▸ **Data records**
+===+

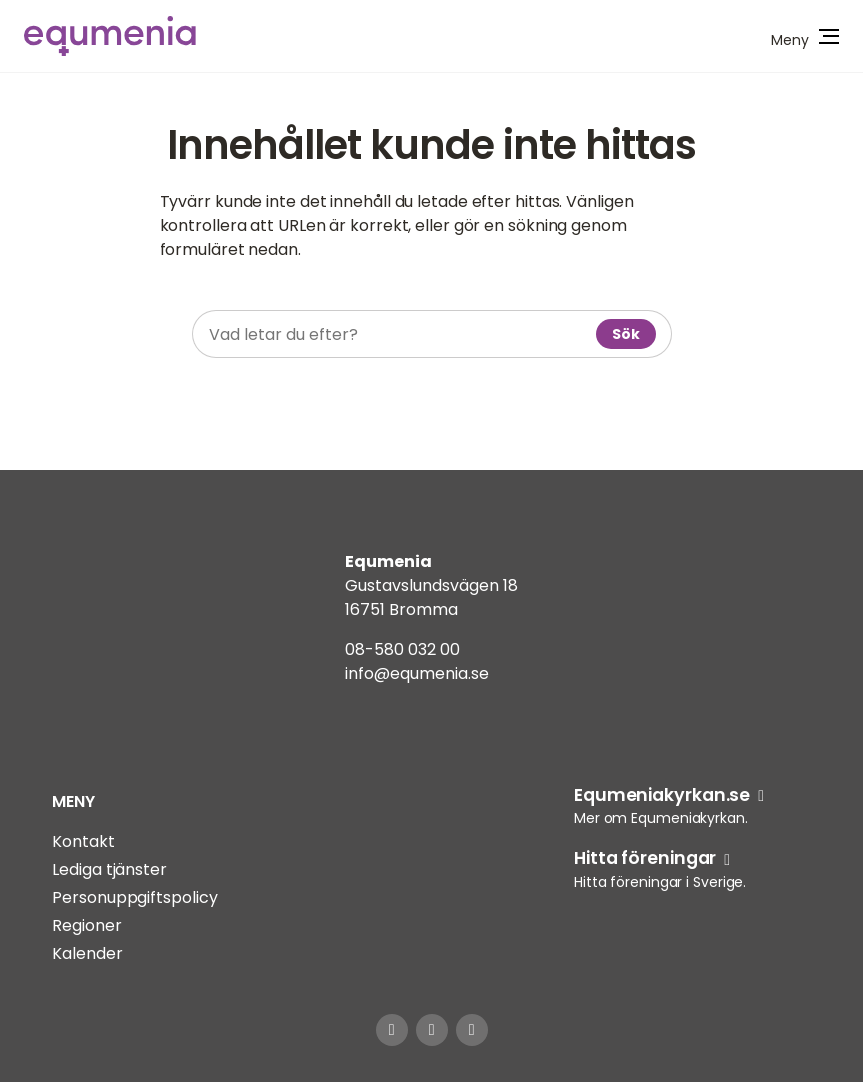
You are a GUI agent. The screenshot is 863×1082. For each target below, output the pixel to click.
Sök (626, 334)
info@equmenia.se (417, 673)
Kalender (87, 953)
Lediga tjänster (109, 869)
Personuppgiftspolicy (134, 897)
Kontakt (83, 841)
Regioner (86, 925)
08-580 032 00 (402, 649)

+===+

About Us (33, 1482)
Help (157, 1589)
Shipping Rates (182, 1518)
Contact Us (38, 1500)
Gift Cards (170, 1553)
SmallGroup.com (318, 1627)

+===+

▸ **Your instructions**
Above are the entries. Copy exactly the part that opens with the line containing "Kalender (87, 953)" and closes with the line containing "08-580 032 00 (402, 649)", and no more.

▸ **The answer**
Kalender (87, 953)
Lediga tjänster (109, 869)
Personuppgiftspolicy (134, 897)
Kontakt (83, 841)
Regioner (86, 925)
08-580 032 00 (402, 649)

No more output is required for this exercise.